Visceral connections

Changes in the profile of the intestinal microbiota favor the development of diabetes and obesity

art4645img2Larissa RibeiroEverybody is a universe. Literally. An estimated 75 trillion cells and ten times as many bacteria, most of which (100 trillion) can be found in the intestines, make up each and every human body. Although it is not new, this information only began to attract the interest of scientists and the medical field recently. For many years, it was believed that the cohabitation with the microscopic tenants was generally beneficial for the hosts. Or, at least, that it is not preferential or harmful for either of the involved parties. In recent years, however, this idea of peaceful coexistence began to change as studies surfaced showing that this continuous and inevitable intimacy may bring about undesirable consequences for the host.

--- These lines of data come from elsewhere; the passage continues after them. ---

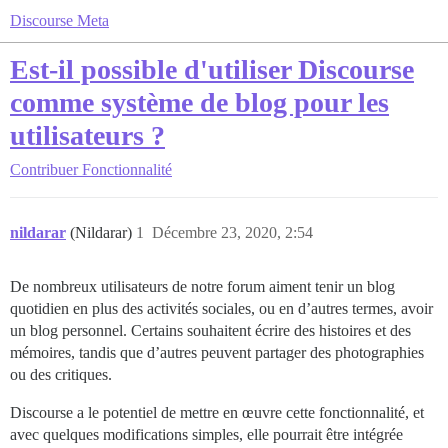
Discourse Meta
Est-il possible d'utiliser Discourse
comme système de blog pour les
utilisateurs ?
Contribuer
Fonctionnalité
nildarar
(Nildarar)
1
Décembre 23, 2020, 2:54
De nombreux utilisateurs de notre forum aiment tenir un blog
quotidien en plus des activités sociales, ou en d’autres termes, avoir
un blog personnel. Certains souhaitent écrire des histoires et des
mémoires, tandis que d’autres peuvent partager des photographies
ou des critiques.
Discourse a le potentiel de mettre en œuvre cette fonctionnalité, et
avec quelques modifications simples, elle pourrait être intégrée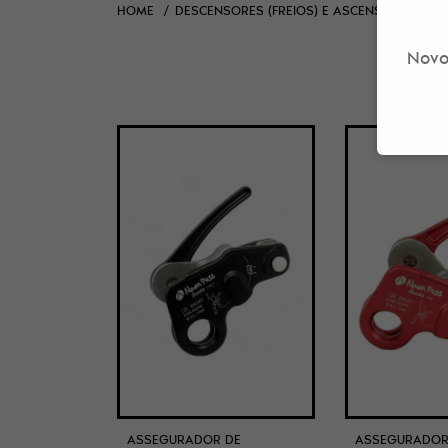
HOME
DESCENSORES (FREIOS) E ASCENSORES
A
Novo
ASSEGURADOR DE
ASSEGURADOR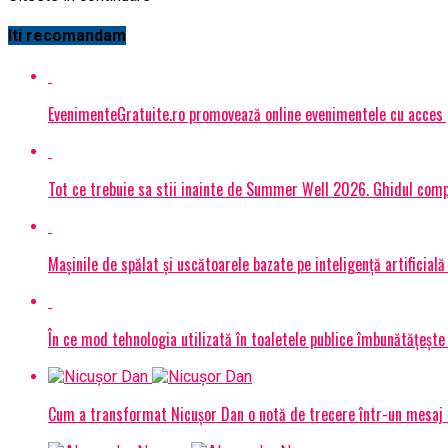
Iti recomandam
EvenimenteGratuite.ro promovează online evenimentele cu acces
Tot ce trebuie sa stii inainte de Summer Well 2026. Ghidul compl
Mașinile de spălat și uscătoarele bazate pe inteligență artificială
În ce mod tehnologia utilizată în toaletele publice îmbunătățește 
Cum a transformat Nicușor Dan o notă de trecere într-un mesaj 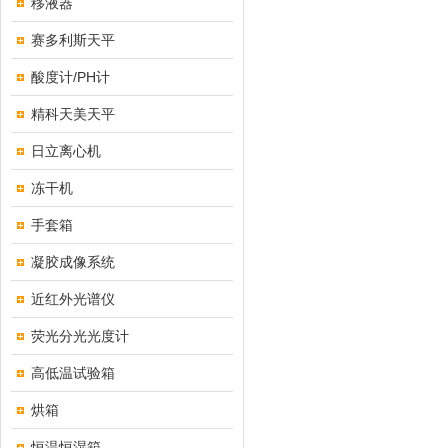
移液器
赛多利斯天平
酸度计/PH计
精科天美天平
日立离心机
冻干机
手套箱
凝胶成像系统
近红外光谱仪
荧光分光光度计
高低温试验箱
烘箱
恒温恒湿箱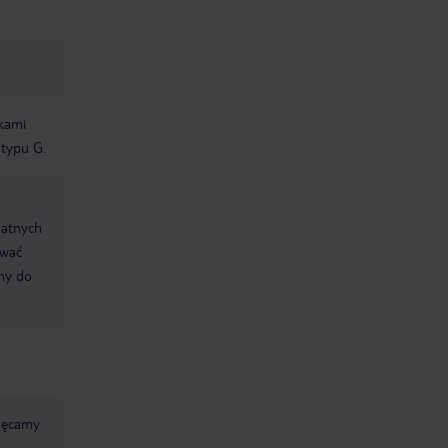
dkami
 typu G.
datnych
ować
śmy do
chęcamy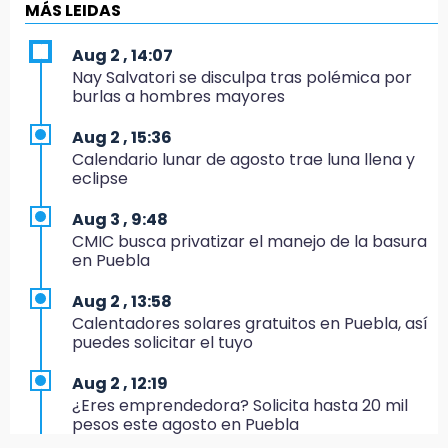
MÁS LEIDAS
12:02
¡México cierra con oro en natación artística!
Aug 2 , 14:07
Nay Salvatori se disculpa tras polémica por
11:24
burlas a hombres mayores
Morena suspende derechos partidistas de
Nayeli Salvatori y Graciela Palomares
Aug 2 , 15:36
Calendario lunar de agosto trae luna llena y
10:49
eclipse
Denuncian ola de robos y falta de patrullaje
en San Baltazar Campeche
Aug 3 , 9:48
CMIC busca privatizar el manejo de la basura
10:06
en Puebla
¡Comienza el camino! Pericos abre la serie
ante Campeche
Aug 2 , 13:58
Calentadores solares gratuitos en Puebla, así
9:18
puedes solicitar el tuyo
Sheinbaum llega a Puebla para encabezar
programas de vivienda y reforestación
Aug 2 , 12:19
¿Eres emprendedora? Solicita hasta 20 mil
9:03
pesos este agosto en Puebla
Muere Jorge Messi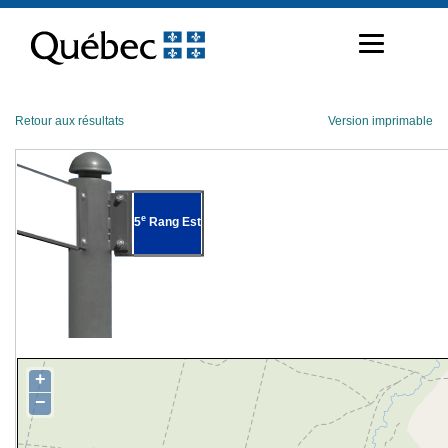
Passer
au
contenu
Retour aux résultats
Version imprimable
e
5
Rang Est
+
−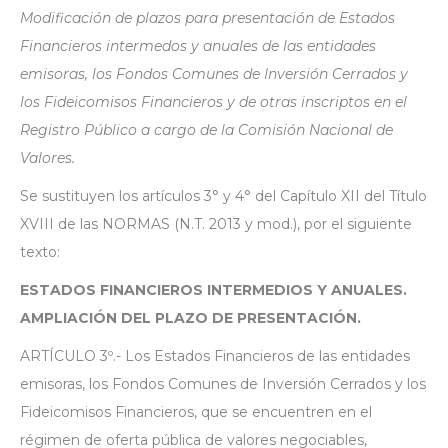
Modificación de plazos para presentación de Estados
Financieros intermedos y anuales de las entidades
emisoras, los Fondos Comunes de Inversión Cerrados y
los Fideicomisos Financieros y de otras inscriptos en el
Registro Público a cargo de la Comisión Nacional de
Valores.
Se sustituyen los artículos 3° y 4° del Capítulo XII del Título
XVIII de las NORMAS (N.T. 2013 y mod.), por el siguiente
texto:
ESTADOS FINANCIEROS INTERMEDIOS Y ANUALES.
AMPLIACIÓN DEL PLAZO DE PRESENTACIÓN.
ARTÍCULO 3º.- Los Estados Financieros de las entidades
emisoras, los Fondos Comunes de Inversión Cerrados y los
Fideicomisos Financieros, que se encuentren en el
régimen de oferta pública de valores negociables,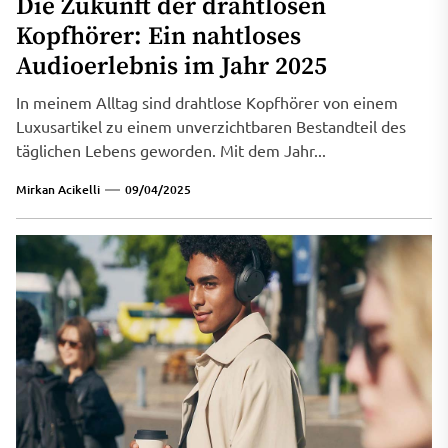
Die Zukunft der drahtlosen
Kopfhörer: Ein nahtloses
Audioerlebnis im Jahr 2025
In meinem Alltag sind drahtlose Kopfhörer von einem
Luxusartikel zu einem unverzichtbaren Bestandteil des
täglichen Lebens geworden. Mit dem Jahr...
Mirkan Acikelli
09/04/2025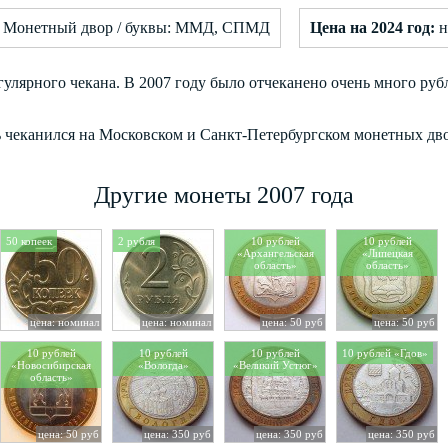
Монетный двор / буквы: ММД, СПМД
Цена на 2024 год:
н
гулярного чекана. В 2007 году было отчеканено очень много рубл
ль чеканился на Московском и Санкт-Петербургском монетных дво
Другие монеты 2007 года
50 копеек
2 рубля
10 рублей
10 рублей
«Архангельская
«Липецкая
область»
область»
цена: номинал
цена: номинал
цена: 50 руб
цена: 50 руб
10 рублей
10 рублей
10 рублей
10 рублей «Гдов»
«Новосибирская
«Вологда»
«Великий Устюг»
область»
цена: 50 руб
цена: 350 руб
цена: 350 руб
цена: 350 руб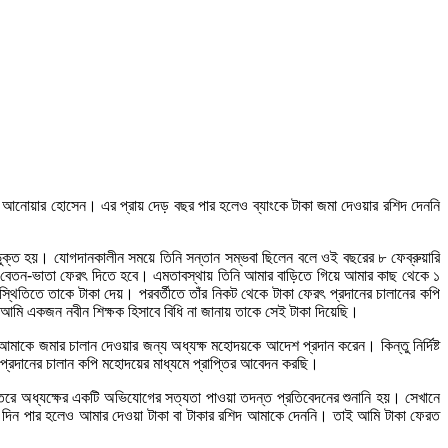
 মো. আনোয়ার হোসেন। এর প্রায় দেড় বছর পার হলেও ব্যাংকে টাকা জমা দেওয়ার রশিদ দেননি
িওভুক্ত হয়। যোগদানকালীন সময়ে তিনি সন্তান সম্ভবা ছিলেন বলে ওই বছরের ৮ ফেব্রুয়ারি
ৃহীত বেতন-ভাতা ফেরৎ দিতে হবে। এমতাবস্থায় তিনি আমার বাড়িতে গিয়ে আমার কাছ থেকে ১
্থিতিতে তাকে টাকা দেয়। পরবর্তীতে তাঁর নিকট থেকে টাকা ফেরৎ প্রদানের চালানের কপি
মি একজন নবীন শিক্ষক হিসাবে বিধি না জানায় তাকে সেই টাকা দিয়েছি।
 আমাকে জমার চালান দেওয়ার জন্য অধ্যক্ষ মহোদয়কে আদেশ প্রদান করেন। কিন্তু নির্দিষ্ট
প্রদানের চালান কপি মহোদয়ের মাধ্যমে প্রাপ্তির আবেদন করছি।
্তরে অধ্যক্ষের একটি অভিযোগের সত্যতা পাওয়া তদন্ত প্রতিবেদনের শুনানি হয়। সেখানে
৭ দিন পার হলেও আমার দেওয়া টাকা বা টাকার রশিদ আমাকে দেননি। তাই আমি টাকা ফেরত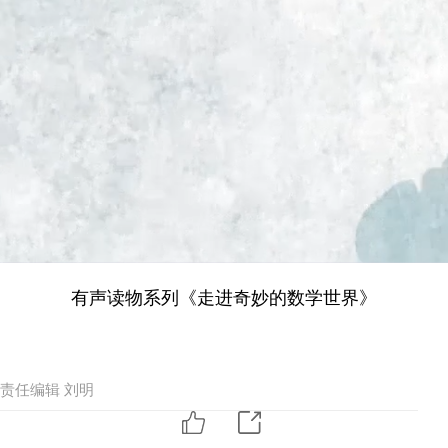
有声读物系列《走进奇妙的数学世界》
责任编辑 刘明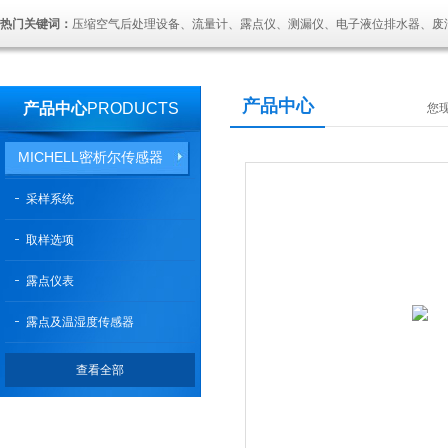
热门关键词：
压缩空气后处理设备、流量计、露点仪、测漏仪、电子液位排水器、废
产品中心
产品中心
PRODUCTS
您
MICHELL密析尔传感器
采样系统
取样选项
露点仪表
露点及温湿度传感器
查看全部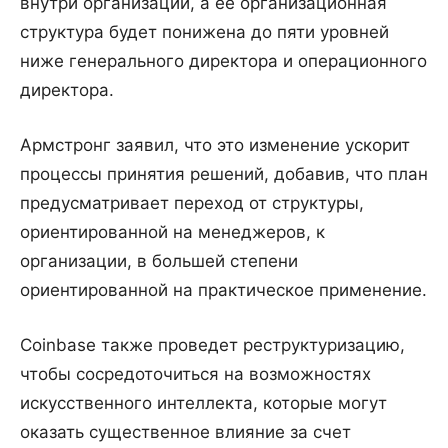
внутри организации, а ее организационная
структура будет понижена до пяти уровней
ниже генерального директора и операционного
директора.
Армстронг заявил, что это изменение ускорит
процессы принятия решений, добавив, что план
предусматривает переход от структуры,
ориентированной на менеджеров, к
организации, в большей степени
ориентированной на практическое применение.
Coinbase также проведет реструктуризацию,
чтобы сосредоточиться на возможностях
искусственного интеллекта, которые могут
оказать существенное влияние за счет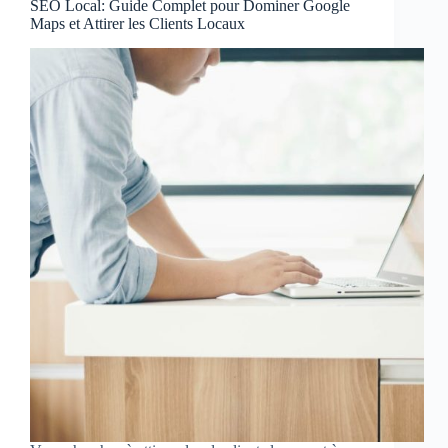
SEO Local: Guide Complet pour Dominer Google
Maps et Attirer les Clients Locaux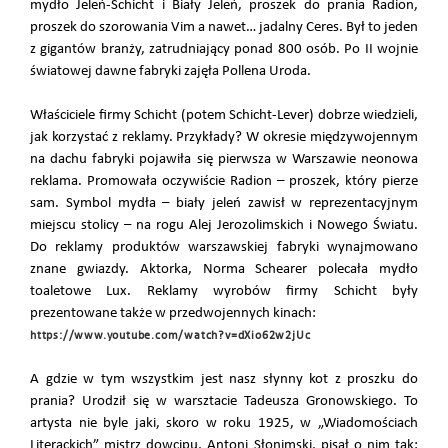
mydło Jeleń-Schicht i Biały Jeleń, proszek do prania Radion,
proszek do szorowania Vim a nawet… jadalny Ceres. Był to jeden
z gigantów branży, zatrudniający ponad 800 osób. Po II wojnie
światowej dawne fabryki zajęła Pollena Uroda.
Właściciele firmy Schicht (potem Schicht-Lever) dobrze wiedzieli,
jak korzystać z reklamy. Przykłady? W okresie międzywojennym
na dachu fabryki pojawiła się pierwsza w Warszawie neonowa
reklama. Promowała oczywiście Radion – proszek, który pierze
sam. Symbol mydła – biały jeleń zawisł w reprezentacyjnym
miejscu stolicy – na rogu Alej Jerozolimskich i Nowego Światu.
Do reklamy produktów warszawskiej fabryki wynajmowano
znane gwiazdy. Aktorka, Norma Schearer polecała mydło
toaletowe Lux. Reklamy wyrobów firmy Schicht były
prezentowane także w przedwojennych kinach:
https://www.youtube.com/watch?v=dXio62w2jUc
A gdzie w tym wszystkim jest nasz słynny kot z proszku do
prania? Urodził się w warsztacie Tadeusza Gronowskiego. To
artysta nie byle jaki, skoro w roku 1925, w „Wiadomościach
Literackich” mistrz dowcipu, Antoni Słonimski, pisał o nim tak: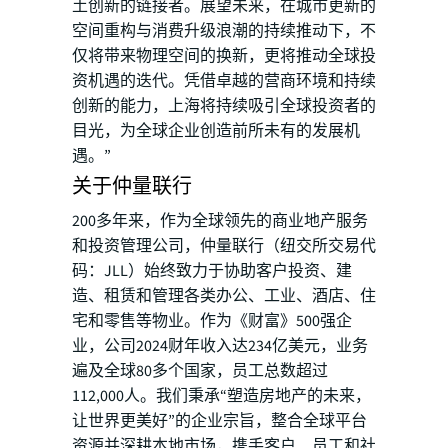
土创新的链接者。展望未来，在城市更新的
空间重构与消费升级浪潮的持续推动下，不
仅将带来物理空间的换新，更将推动全球投
资机遇的迭代。凭借卓越的营商环境和持续
创新的能力，上海将持续吸引全球投资者的
目光，为全球企业创造前所未有的发展机
遇。”
关于仲量联行
200多年来，作为全球领先的商业地产服务
和投资管理公司，仲量联行（纽交所交易代
码：JLL）始终致力于协助客户投资、建
造、租赁和管理各类办公、工业、酒店、住
宅和零售等物业。作为《财富》500强企
业，公司2024财年收入达234亿美元，业务
遍及全球80多个国家，员工总数超过
112,000人。我们秉承“塑造房地产的未来，
让世界更美好”的企业宗旨，整合全球平台
资源并深耕本地市场，携手客户、员工和社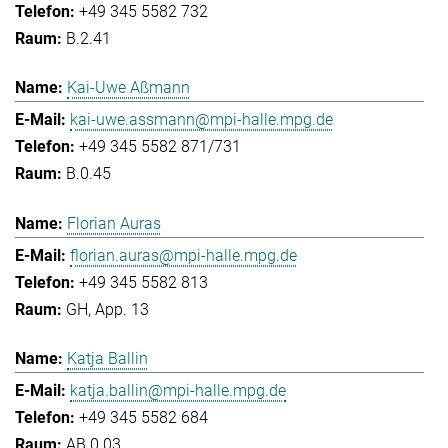
+49 345 5582 732
B.2.41
Kai-Uwe Aßmann
kai-uwe.assmann@mpi-halle.mpg.de
+49 345 5582 871/731
B.0.45
Florian Auras
florian.auras@mpi-halle.mpg.de
+49 345 5582 813
GH, App. 13
Katja Ballin
katja.ballin@mpi-halle.mpg.de
+49 345 5582 684
AB.0.03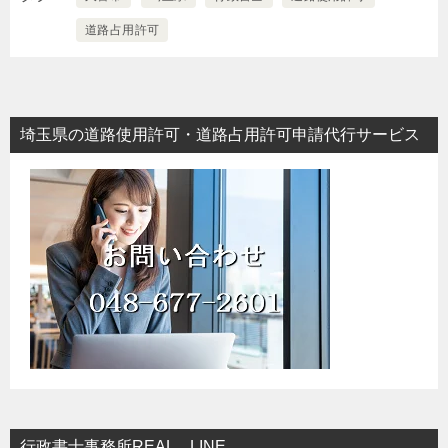
道路占用許可
埼玉県の道路使用許可・道路占用許可申請代行サービス
行政書士事務所REAL LINE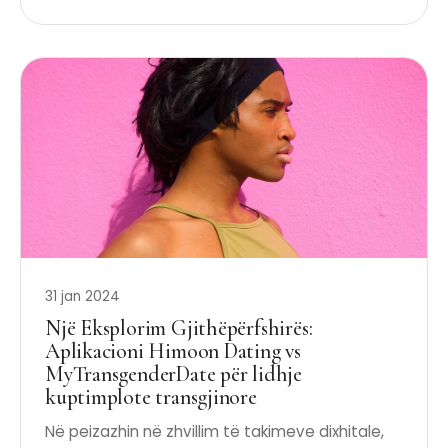
31 jan 2024
Një Eksplorim Gjithëpërfshirës:
Aplikacioni Himoon Dating vs
MyTransgenderDate për lidhje
kuptimplote transgjinore
Në peizazhin në zhvillim të takimeve dixhitale,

One such study by Brazilian researchers, published in PLoS Biology in December last year, shows a condition in which intestinal bacteria may harm the human body. With 11 thousand downloads in the few months since publication, it is getting a lot of attention. Physician Mário Abdalla Saad from the State University of Campinas (Unicamp) and his team demonstrated that a certain group of intestinal bacteria may, in some situations, set off a metabolism imbalance. The latter, in turn, almost inevitably leads to diabetes and obesity, which in the last 20 to 30 years have become a major public health issue around the world, affecting 350 and 500 million people, respectively.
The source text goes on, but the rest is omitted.